Multivariate Gaussian distrubution

generate random data


In [2]:
np.random.seed(1) # random seed for consistency
N = 50
cov_eigenvalues = [1, 10]

angle = 10
theta = (angle/180.) * np.pi
rotMatrix = np.array([[np.cos(theta), -np.sin(theta)], 
                      [np.sin(theta),  np.cos(theta)]])
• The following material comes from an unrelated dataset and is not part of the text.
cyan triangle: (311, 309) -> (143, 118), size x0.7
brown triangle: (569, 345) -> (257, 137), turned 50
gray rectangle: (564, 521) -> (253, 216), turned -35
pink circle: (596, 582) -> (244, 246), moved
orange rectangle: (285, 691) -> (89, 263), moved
cov_mat = np.matrix([[1, 0],[0, 10]]) * rotMatrix
all_samples = np.random.multivariate_normal([15, 10], cov_mat, N)
X = np.matrix(np.hstack([np.ones((N, 1)), all_samples[:, 0:1]]))
y = np.matrix(all_samples[:, 1:2])
print X.shape


(50, 2)

plot data with original cluster colors


In [3]:
fig = plt.figure(figsize=(5,5))
ax = fig.add_subplot(1,1,1)
ax.scatter(X[:,1], y, s=20, alpha=1, linewidth=0)
ax.set_xlim(10, 20)
ax.set_ylim(4, 18)
plt.show()


Performing Ordinary Least Squares


In [4]:
beta = inv(X.T*X) * X.T * y

y_pred = X*beta
fig = plt.figure(figsize=(5,5))
ax = fig.add_subplot(1,1,1)
ax.scatter(X[:,1], y, s=10, alpha=1, linewidth=0)
for i in xrange(X.shape[0]):
    ax.plot([X[i,1], X[i,1]], [y[i,0], y_pred[i,0]], 'r-', alpha=0.3)
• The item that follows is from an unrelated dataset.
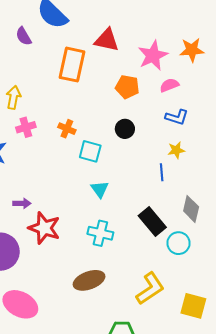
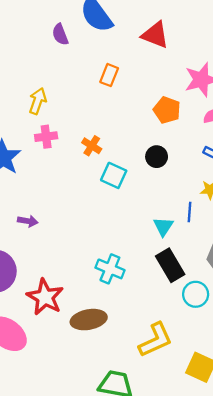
red triangle: (107, 40) -> (155, 35), moved
orange rectangle: (72, 65) -> (109, 75), size x0.6
cyan triangle: (100, 189) -> (163, 226), moved
red star: (44, 228) -> (45, 297), moved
X_new = np.matrix([[1, 10], [1, 20]])
y_pred_new = X_new*beta
ax.plot(X_new[:,1], y_pred_new, 'g-')
ax.set_xlim(10, 20)
ax.set_ylim(4, 18)
ax.text(11, 16, 'OLS', fontsize=20)

plt.show()


(50, 2)
(50, 1)
(50, 1)

Performing Total Least Squares


In [5]:
Xy = np.hstack([X, y])
mu_Xy = np.mean(Xy, 0)

Xy_centered = Xy - np.ones((N, 1)) * mu_Xy # subtract the mean from each sample
eig_vec, eig_val, _ = svd(Xy_centered.T)
n = eig_vec[:, 0:1]

project = lambda X : X * (n.T*n) + np.ones((X.shape[0], 1)) * mu_Xy
Xy_projected = project(Xy_centered)

X_new = project(np.matrix([[1, 0, -8], [1, 0, 8]]))
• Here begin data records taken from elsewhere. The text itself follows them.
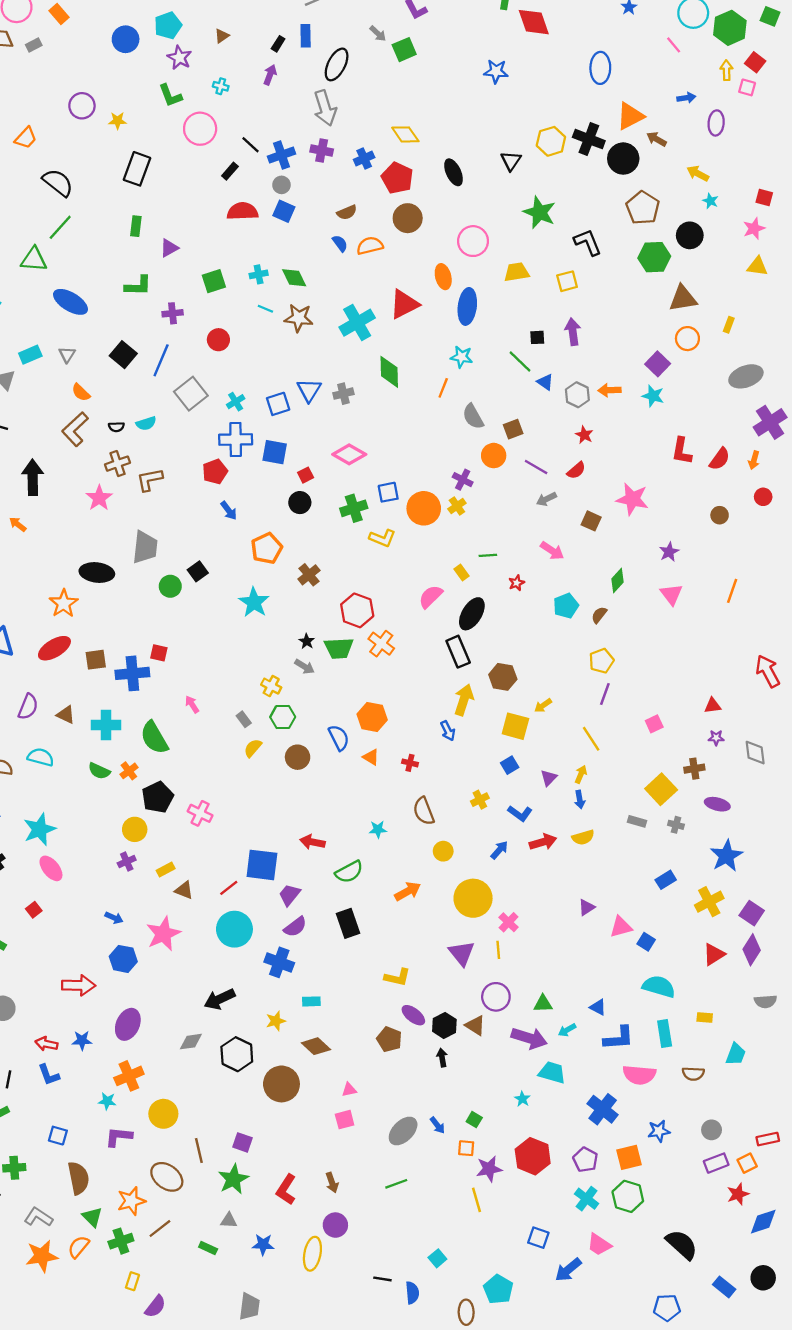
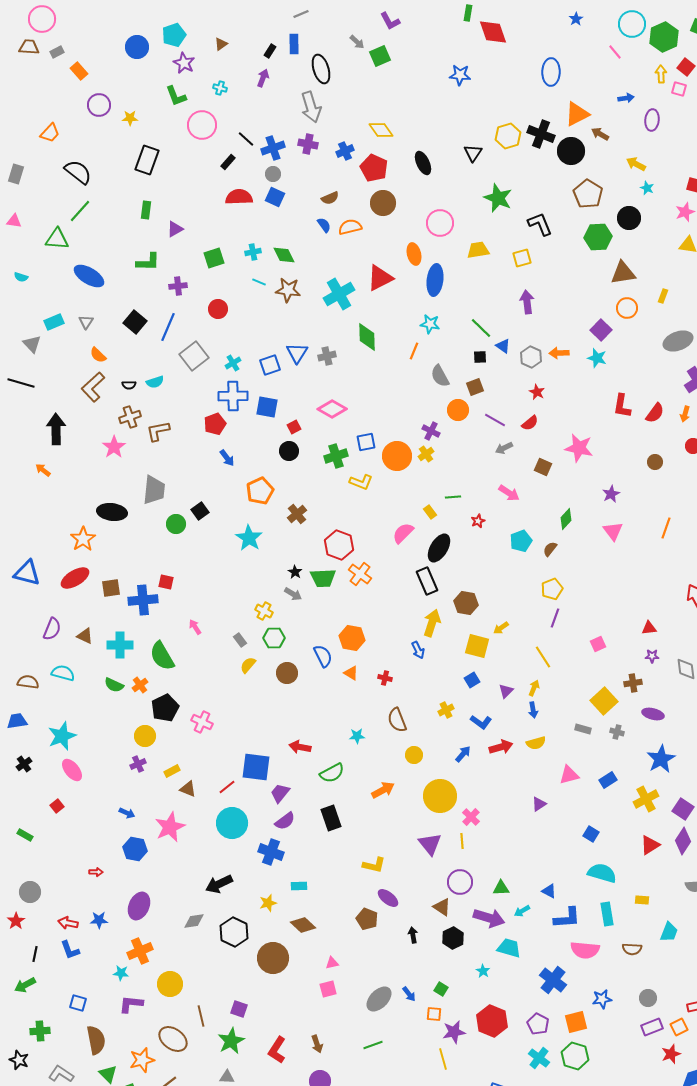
orange rectangle: (59, 14) -> (79, 71), moved
black ellipse: (337, 64) -> (321, 69), turned -44
black square: (537, 337) -> (480, 357), moved
pink triangle: (621, 927) -> (569, 775), moved
red arrow: (79, 985) -> (96, 872), size x0.5
black hexagon: (444, 1025) -> (453, 938), moved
fig = plt.figure(figsize=(5,5))
ax = fig.add_subplot(1,1,1)
ax.scatter(Xy[:,1], Xy[:, 2], s=10, alpha=1, linewidth=0)
for i in xrange(N):
    ax.plot([Xy[i,1], Xy_projected[i,1]], [Xy[i,2], Xy_projected[i,2]], 'r-')

ax.plot(X_new[:,1], X_new[:,2], 'g-')
ax.set_xlim(10, 20)
ax.set_ylim(4, 18)
ax.text(11, 16, 'TLS', fontsize=20)

plt.show()


example with bimodal distribution


In [34]:
np.random.seed(1) # random seed for consistency
N2 = 30

class1_sample = np.random.multivariate_normal(np.array([0,0]), np.eye(2), N2/2).T
class2_sample = np.random.multivariate_normal(np.array([7,7]), np.eye(2), N2/2).T
all_samples2 = np.hstack((class1_sample, class2_sample)).T
X2 = np.matrix(np.hstack([np.ones((N2, 1)), all_samples2[:, 0:1]]))
y2 = np.matrix(all_samples2[:, 1:2])

beta2 = inv(X2.T*X2) * X2.T * y2

fig = plt.figure(figsize=(5,5))
ax = fig.add_subplot(1,1,1)
X2_new = np.matrix([[1, -5], [1, 9]])
y2_pred_new = X2_new*beta2

ax.scatter(X2[:,1], y2, s=20, alpha=1, linewidth=0)
ax.plot(X2_new[:,1], y2_pred_new, 'g-')
slope, intercept, r_value, p_value, std_err = linregress(X2[:, 1].flat, y2.flat)
ax.text(-5, 9, 'OLS, $R^2$ = %.2f' % (r_value**2), fontsize=20)

plt.show()